Voici une citation tirée de l'article salve-regina.com/Liturgie/Le_rite_de_1965.htm
"Le cardinal Ratzinger ne souhaite pas – comme nous le disions dans la note [6] – la réforme du missel romain traditionnel, l’éventuelle « réforme de la réforme »
ne concernant que le nouveau rite et non le missel traditionnel. C’est ce qu’il a affirmé en juillet 2001 à l’abbaye de Fontgombault comme nous le rapporte la
Correspondance Européenne, n°65, 31 juillet 2001 :
« La question liturgique a été le thème d’une réunion d’étude à l’abbaye de Fontgombault du 21 au 24 juillet sous la présidence du cardinal
Ratzinger, préfet de la Congrégation pour la Doctrine de la foi. Etaient présents les évêques de Versailles et de Namur, Mgr Perl,
secrétaire de la commission Ecclesia Dei, les pères abbés du Barroux, de Fontgombault, de Randol et de Triors, les supérieurs de la
Fraternité St Pierre et de la Société St Jean (USA). Les chanoines réguliers de la Mère de Dieu, l’Institut du Christ-Roi,
a Fraternité St Vincent Ferrier, les Légionnaires du Christ et la Société St Vincent de Paul étaient représentés. Des laïcs dont
le professeur Spaemann, participaient également aux travaux. Le cardinal Ratzinger a voulu ramener le problème liturgique à ses
fondements théologiques en soulignant la nécessité de retrouver la dimension du sacré et le vrai sens de la liturgie, fondée sur le
concept de sacrifice. Le cardinal a aussi précisé que ce qu’on appelle « la réforme de la réforme » et dont beaucoup parlent
beaucoup concerne seulement le nouveau rite et non la messe traditionnelle. Il a ainsi fait siennes les observations du
professeur Spaemann : ce qui doit être modifié aujourd’hui, ce n’est pas la liturgie traditionnelle, qui reste le point de
référence, mais la liturgie réformée, qui a tendance à se décomposer en une multitude de rites. »
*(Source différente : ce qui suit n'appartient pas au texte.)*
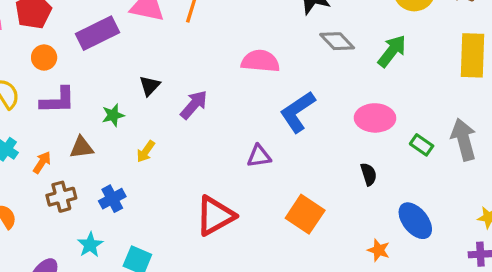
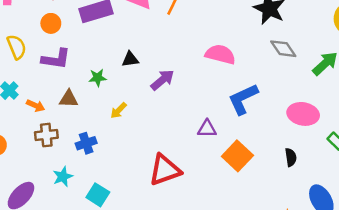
black triangle: (150, 86) -> (130, 59), turned 30
orange arrow: (42, 162) -> (36, 106), turned 72
orange square: (305, 214) -> (237, 156), moved

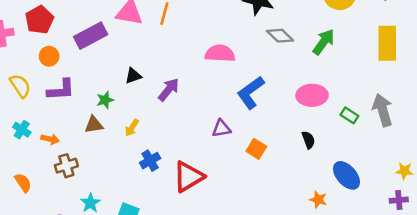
brown triangle: (69, 99) -> (94, 125), moved
blue cross: (86, 143) -> (150, 161), moved
orange square: (237, 156) -> (256, 149), size x0.7

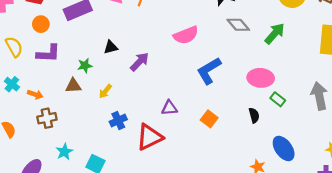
pink semicircle: (220, 53) -> (186, 35), turned 150
green rectangle: (349, 115) -> (278, 99), moved
purple triangle: (221, 128) -> (169, 108), moved

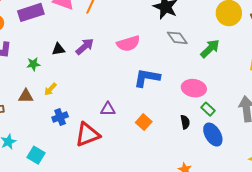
purple arrow: (140, 62) -> (85, 46), moved
blue L-shape: (209, 71) -> (147, 78), turned 36
brown triangle: (73, 86) -> (26, 96), moved
blue ellipse: (284, 148) -> (213, 135), moved

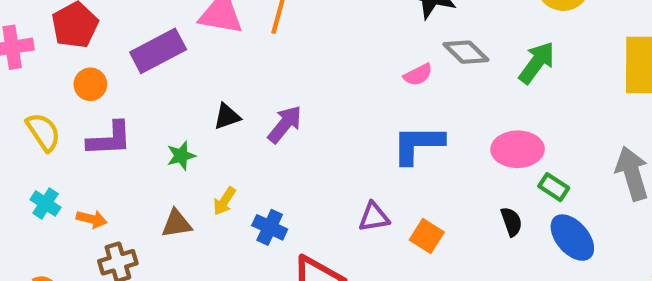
pink semicircle: (128, 43) -> (418, 75), moved, size x0.6
purple arrow: (85, 46) -> (285, 124), moved
purple triangle: (108, 109) -> (374, 217), moved
blue cross: (60, 117) -> (270, 227), moved, turned -35

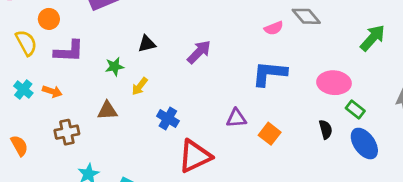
green arrow: (537, 63) -> (373, 38), moved
orange circle: (90, 84) -> (49, 19), moved
purple arrow: (285, 124) -> (199, 52), moved
yellow arrow: (224, 201) -> (140, 86), moved
orange arrow: (92, 219) -> (52, 91), moved

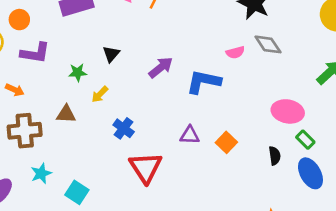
black triangle: (147, 44) -> (111, 54), turned -42
blue L-shape: (269, 73) -> (203, 82), moved
brown cross: (67, 132) -> (25, 131), size x1.4
orange square: (270, 134) -> (226, 142), moved
red triangle: (195, 156) -> (146, 168), turned -44

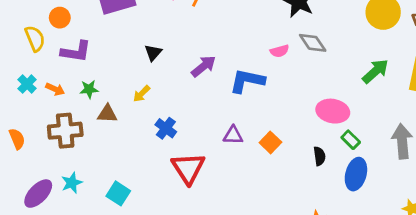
green star: (78, 72) -> (89, 89), moved
cyan star: (41, 173) -> (72, 183), moved
blue ellipse: (310, 173) -> (356, 174), turned 44

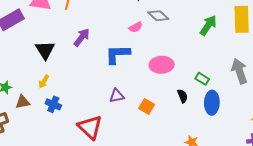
black triangle: (153, 53) -> (45, 50), size x1.5
purple arrow: (204, 66) -> (82, 37), moved
pink ellipse: (333, 111) -> (162, 65), moved
blue cross: (166, 128) -> (53, 104), moved
orange square: (270, 142) -> (147, 106), moved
Résumé par la lettre d’information Foi et Tradition, n°45."
La Messe du Baptême du Seigneur 2008 est un bon exemple des fruits de la réforme de la réforme :
- liturgie de l'Eucharistie en latin
- utilisation du maître autel (donc orientation de tous les fidèles présent vers Dieu avec les célébrants à leur tête)
- lectures en vernaculaire (pour le coup en italien)
- dalmaticelle sous la chasuble du Pape car il est l'Evêque du lieu
- soutane surplis pour tous ceux qui ne portent ni chasuble ni dalmatique, quelque soit la couleur de la soutane
...
Oui, c'est très finement joué : prêcher par l'exemple, décomplexer les prêtres qui souhaiteraient prendre cette direction
et préparer les fidèles aux changements.